Physics - Quality assurance and auditing

ESTRO 2024

On the MR-linac online adaptive treatments can be performed by taking the target and organ at risk deformation into account (adapt-to-shape procedure (ATS)) based on the online MRI. As a result, the online plan has better a tumor coverage. To determine the geometrical accuracy of the online ATS workflow of the Unity MR-linac, an end-to-end test is performed. In this study we determine the 3D geometrical accuracy of the online ATS procedure using 3D gel dosimeters. Furthermore, we assess the reproducibility of the end-to-end test performed on the ATS workflow.

Material/Methods:

All measurements are performed on the same Unity MR-linac (Elekta AB, Stockholm, Sweden) to assure that calibration and machine differences are eluded. The Prime head phantom (RTsafe, Athens, Greece), with a gel dosimeter mounted inside the phantom, is used for the end-to-end test. A pre-treatment MRI scan of the Prime phantom is acquired on a 1.5 T MRI (Philips Healthcare, Best, the Netherlands) in combination with a head coil. Body contours are delineated as well as two anti-parallel cone shaped PTVs to obtain unambiguous high dose regions with sharp gradients.
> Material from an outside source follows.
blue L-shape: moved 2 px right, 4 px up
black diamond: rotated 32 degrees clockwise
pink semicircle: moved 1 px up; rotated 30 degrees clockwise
These PTVs are positioned such that the shapes of the PTVs have the high dose regions within the volume of the cylindrical gel dosimeter accordingly. The pre-treatment plan is created using the Monaco Treatment Planning System (v. 5.51.10, Elekta AB, Stockholm, Sweden (TPS)). The maximum prescribed dose for the pre-treatment plan is approximately 10 Gy for both PTVs. For online adaptation the ATS workflow is used. All online contours are deformably registered except the PTVs, which are registered rigidly. In order to ensure constant positioning of the Prime phantom, an index bar is used. Stable fixation is assured by making use of clinical treatment aids. Gels manufactured by RTsafe are used during the measurements. To determine the reproducibility of the end-to-end test, measurements are performed five times, on five different days, within two weeks. For each measurement a new gel is used. The gels are handled according to the manufacture’s guidelines, and scanned approximately 24 hours after dose delivery. The scans are performed on a 1.5 T MRI scanner employing a scan protocol designed by RTsafe in combination with a head coil. The online treatment plan is recalculated using an isometric voxel size of 1.0 mm 3 and a statistical uncertainty of 0.5% per segment (pre-treatment plan has 148 segments). A 3D dose grid (resolution is 1.0 x 1.0 x 1.0 mm 3 ) from the gel measurement is obtained from RTsafe and registered in 3D to the calculated online dose distribution to determine the geometrical accuracy of the online workflow. The reproducibility of the end-to-end workflow is assessed by determining the standard deviations for the x, y, z directions (IEC61217) and the 3D vector lengths for the five different measurements.

Results:

The geometrical deviations in the x, y and z directions (figure 1) were small with the largest deviation of 0.3 mm in the y direction. The mean geometric deviations of the x, y and z were -0.1 ± 0.1 (1SD) mm, 0.1 ± 0.1 (1SD) mm and 0.0 ± 0.1 (1SD) mm, respectively. The 3D vector length had a mean deviation of 0.2 ± 0.1 (1SD) mm.